If some of the feelings I am about to list seem to happen each year, have a real impact on your life, and improve during certain seasons, talk to your doctor. If you notice you are: sleeping all the time or having difficulty getting quality sleep; having appetite changes (e.g. cravings, binging); gaining weight; feeling sad, hopeless, guilty, tense, stressed and down on yourself; irritable; avoiding people or activities that you used to enjoy; and feeling tired to the point where you no longer are able to carry out daily tasks, you should likely book an appointment with a helping professional. Your doctor can help rule out any other causes for your symptoms, like thyroid problems or other types of depression. For this reason, it is imperative not to diagnose yourself without consulting your doctor first.

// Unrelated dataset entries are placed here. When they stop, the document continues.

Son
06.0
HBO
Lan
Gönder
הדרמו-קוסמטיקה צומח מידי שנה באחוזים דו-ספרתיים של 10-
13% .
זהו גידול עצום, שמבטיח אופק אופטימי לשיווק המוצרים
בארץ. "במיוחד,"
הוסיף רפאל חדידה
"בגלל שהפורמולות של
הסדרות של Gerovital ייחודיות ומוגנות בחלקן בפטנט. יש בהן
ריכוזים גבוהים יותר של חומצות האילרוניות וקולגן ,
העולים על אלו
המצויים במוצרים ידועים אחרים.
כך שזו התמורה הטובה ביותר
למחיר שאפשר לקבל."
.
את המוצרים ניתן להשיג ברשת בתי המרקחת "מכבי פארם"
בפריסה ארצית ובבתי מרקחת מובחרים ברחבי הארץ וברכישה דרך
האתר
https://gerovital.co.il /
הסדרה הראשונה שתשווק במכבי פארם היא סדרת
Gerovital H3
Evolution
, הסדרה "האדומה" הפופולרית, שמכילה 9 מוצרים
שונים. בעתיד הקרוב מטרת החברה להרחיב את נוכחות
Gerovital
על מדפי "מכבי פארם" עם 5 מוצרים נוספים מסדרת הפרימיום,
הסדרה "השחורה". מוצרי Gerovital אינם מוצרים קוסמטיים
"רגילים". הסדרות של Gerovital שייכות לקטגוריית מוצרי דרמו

There are a variety of treatment options for individuals suffering from seasonal affective disorder, including light therapy (phototherapy) which involves sitting proximal to a special kind of light for about half an hour a day. The intense artificial light causes a chemical change in the brain that improves mood and helps relieve SAD symptoms. Although it has a 60% – 80% success rate with SAD patients, there are also certain side effects associated with this technique, including eye strain, headaches, nausea, and agitation.
Other treatments for SAD include pharmacotherapy (medications); psychoeducation (or self-help); psychotherapy/counselling; and brain intervention therapies, such as electroconvulsive therapy (ECT), repetitive transcranial magnetic stimulation (rTMS) and magnetic seizure therapy (MST). These treatments may be used individually or in combination for the best results.
In order to try to ease some of these symptoms for my fellow sufferers, here are some tips: try spending time outside and making it a habit. For example, make it a goal to take the dog for an hour walk every day when the sun is up. Move your furniture and keep the curtains open so that you maximize the amount of light that enters your house. Add light sources to your living areas such as lamps, skylights and mirrors, so that even if you can’t be proximal to a window you can be proximal to other light. Self-awareness can alleviate some of the feelings of distress during these seasons. Be aware of your moods and energy level and attempt to maintain perspective – an easy way to keep track is to keep a mood journal or download an app with the same functions.
If you are experiencing feelings that are greater than mild depression, do not be afraid to ask for help. Talk to your friends, your family, and your doctor. Using your support network can help decrease your feelings of isolation or depression – you are not alone.